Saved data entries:
------------

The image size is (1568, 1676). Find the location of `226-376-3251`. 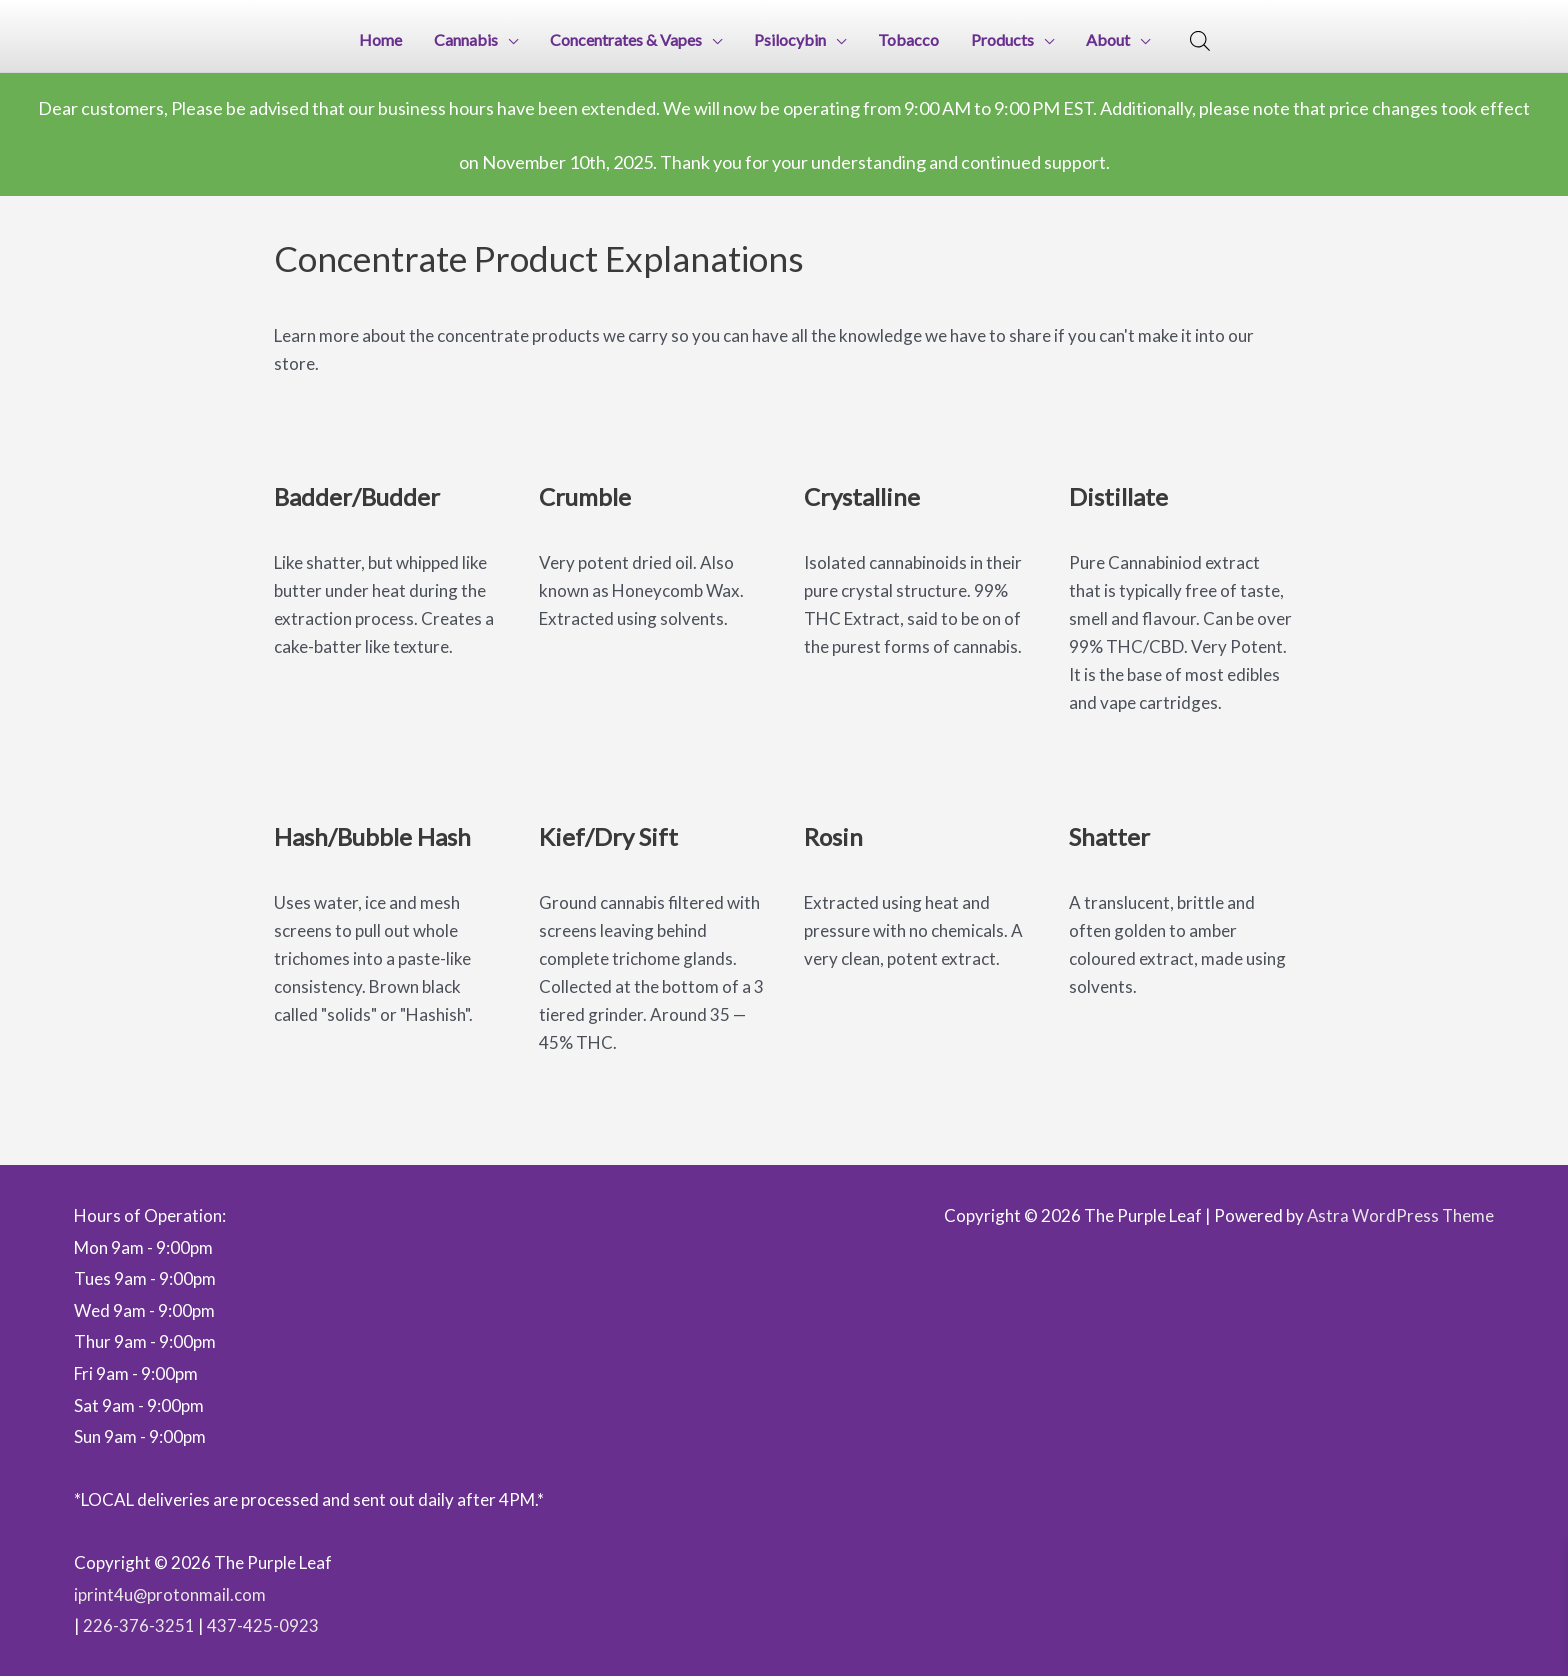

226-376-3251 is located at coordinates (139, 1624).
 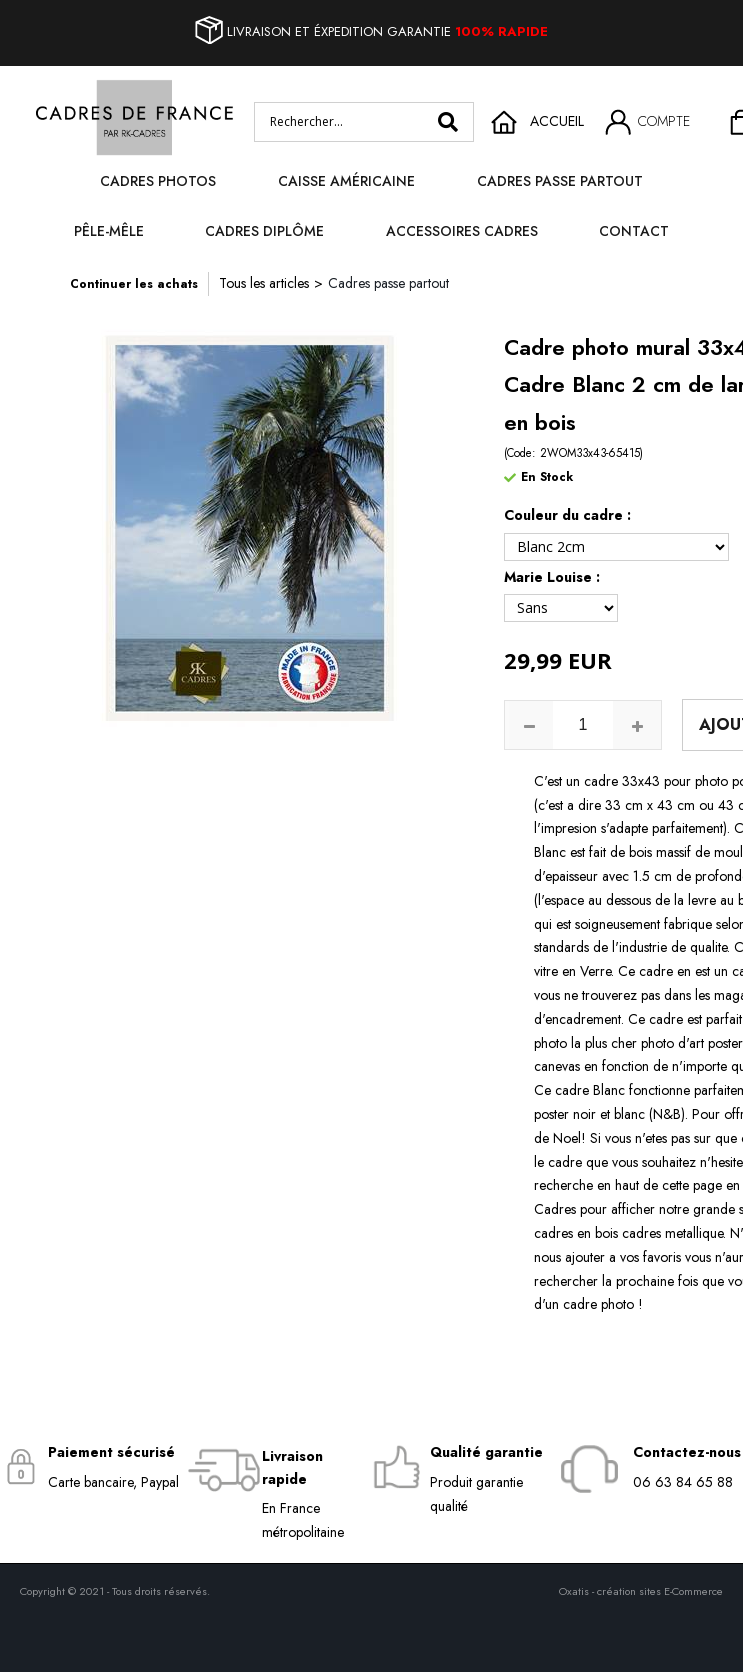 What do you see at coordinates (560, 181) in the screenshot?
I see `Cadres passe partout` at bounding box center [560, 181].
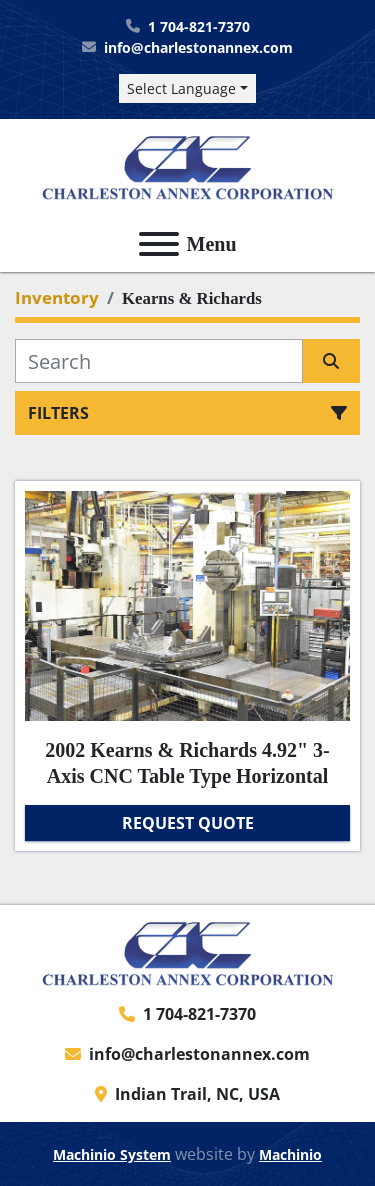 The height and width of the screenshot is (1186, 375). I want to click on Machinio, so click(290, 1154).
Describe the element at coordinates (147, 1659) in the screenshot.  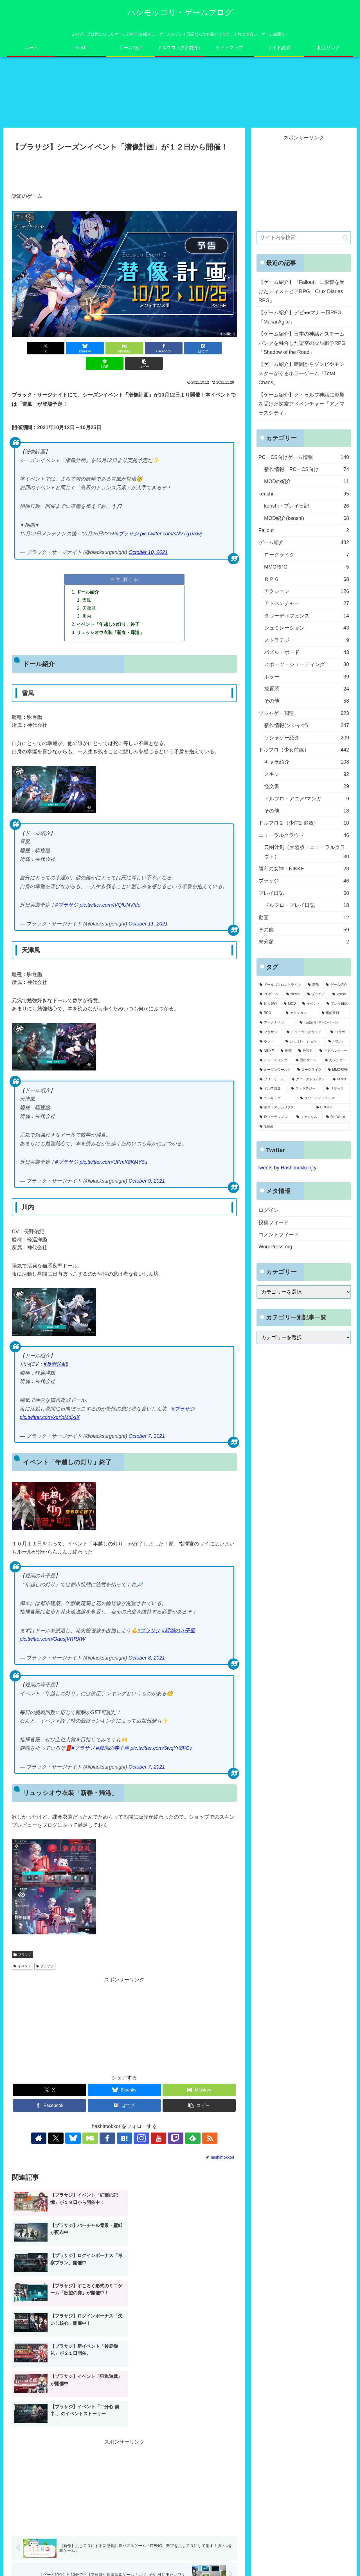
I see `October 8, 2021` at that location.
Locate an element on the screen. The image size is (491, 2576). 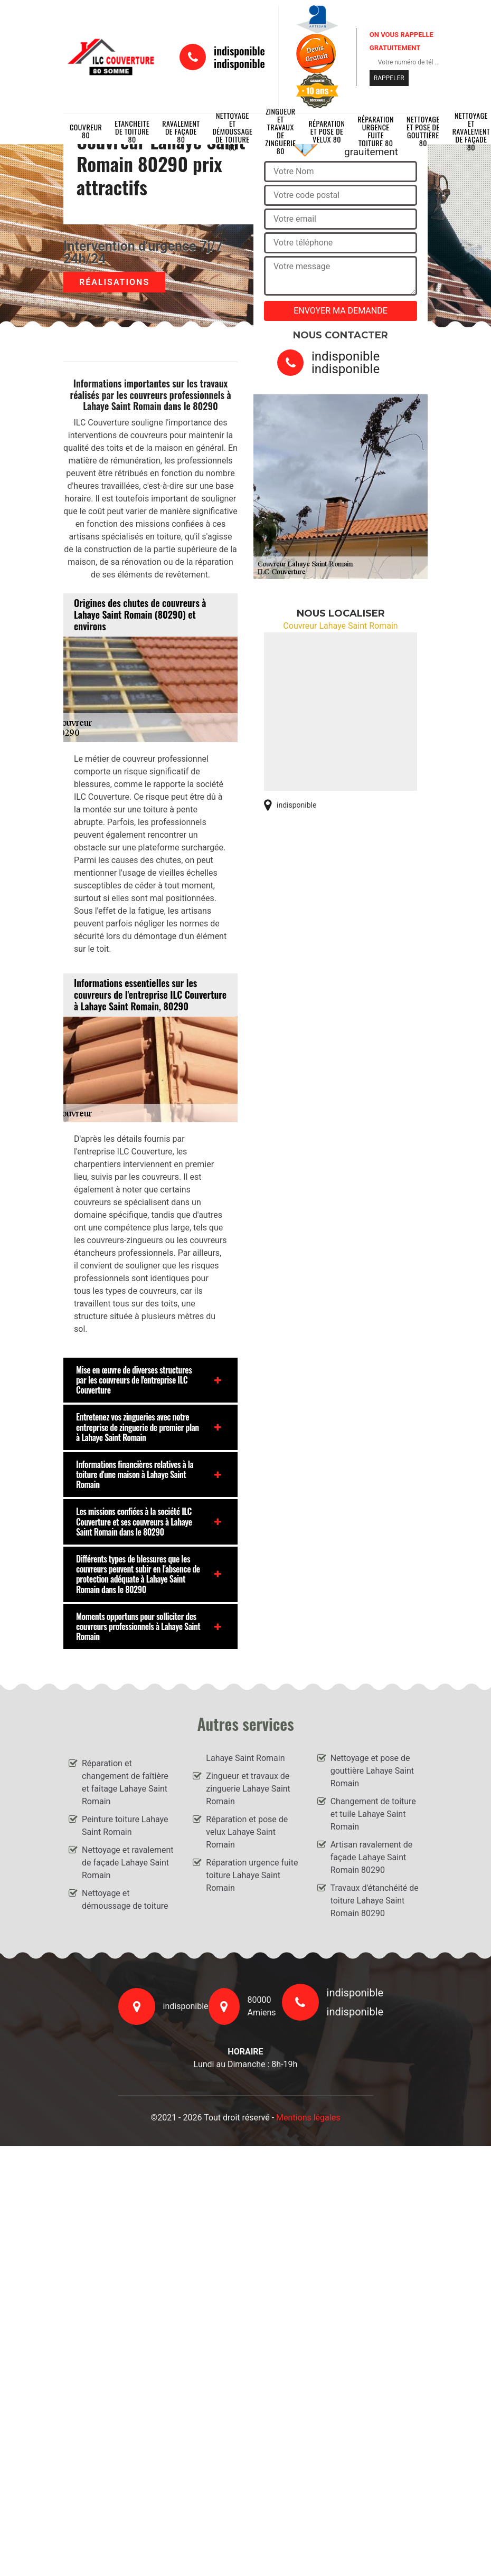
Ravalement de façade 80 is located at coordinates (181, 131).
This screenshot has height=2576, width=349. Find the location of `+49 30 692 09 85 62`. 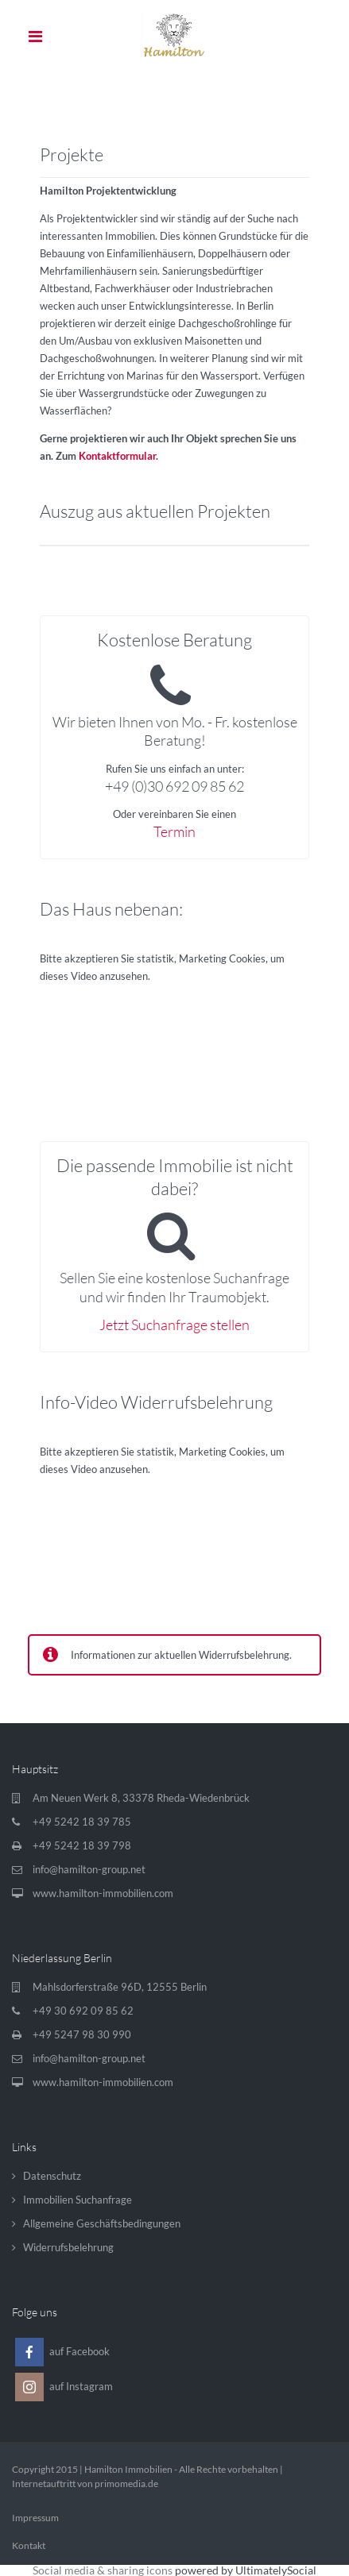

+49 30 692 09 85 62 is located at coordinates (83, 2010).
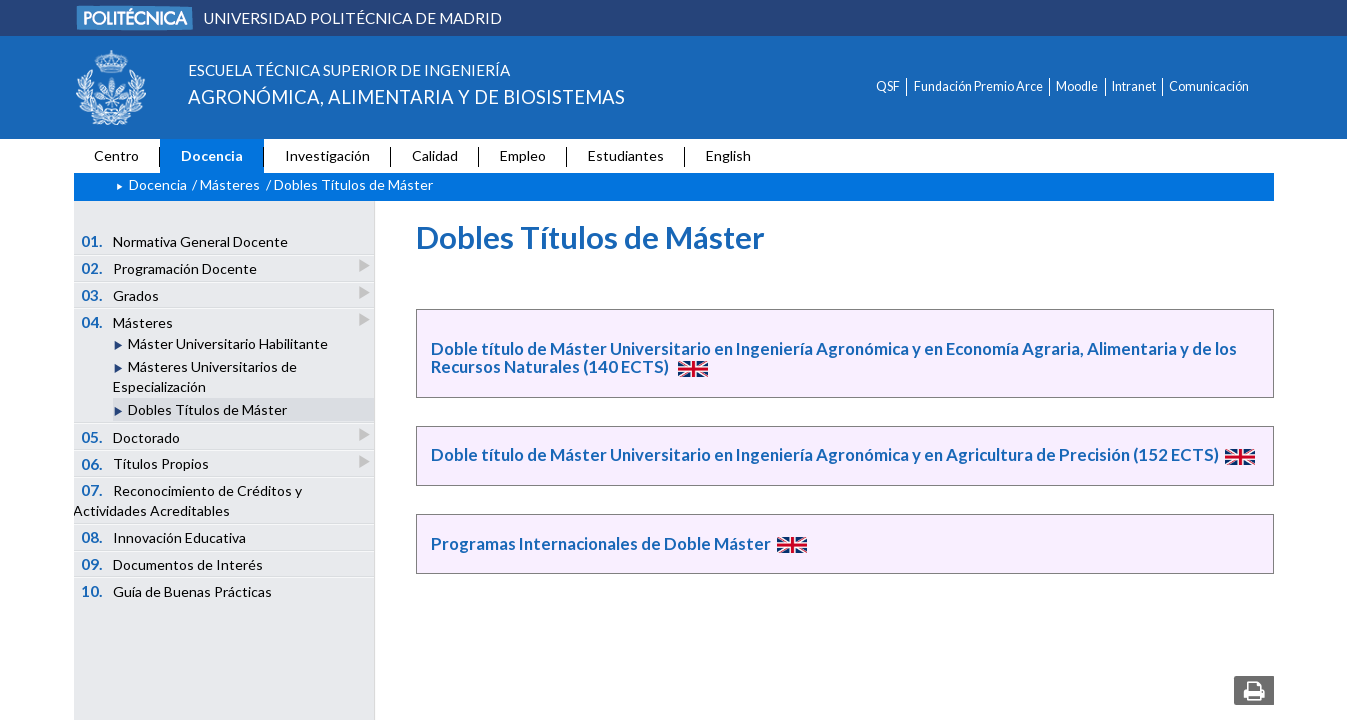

------------

[Directions for this task] All entries above are to be reproduced exactly, with no pictures.

[Written answer]
The image size is (1568, 1676). Find the location of `226-376-3251`. 

226-376-3251 is located at coordinates (139, 1624).
  What do you see at coordinates (560, 181) in the screenshot?
I see `Cadres passe partout` at bounding box center [560, 181].
 The height and width of the screenshot is (1186, 375). I want to click on Machinio, so click(290, 1154).
Describe the element at coordinates (147, 1659) in the screenshot.  
I see `October 8, 2021` at that location.
Locate an element on the screen. The image size is (491, 2576). 
Ravalement de façade 80 is located at coordinates (181, 131).
This screenshot has height=2576, width=349. Find the location of `+49 30 692 09 85 62`. 

+49 30 692 09 85 62 is located at coordinates (83, 2010).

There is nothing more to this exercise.